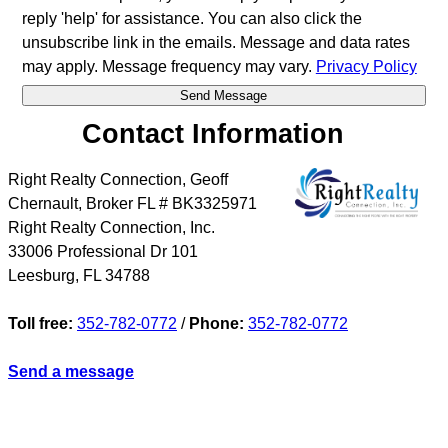
reply 'help' for assistance. You can also click the
unsubscribe link in the emails. Message and data rates
may apply. Message frequency may vary.
Privacy Policy
Contact Information
Right Realty Connection, Geoff
Chernault, Broker FL # BK3325971
Right Realty Connection, Inc.
33006 Professional Dr 101
Leesburg
,
FL
34788
Toll free:
352-782-0772
/
Phone:
352-782-0772
Send a message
■ ■ ■ ■
* _Problem description_: Your answer should consist only of the lines from the one that holds "Right Realty Connection, Inc." to the end of the entries above, both ends included, each repeated exactly.

* _Task result_:
Right Realty Connection, Inc.
33006 Professional Dr 101
Leesburg
,
FL
34788
Toll free:
352-782-0772
/
Phone:
352-782-0772
Send a message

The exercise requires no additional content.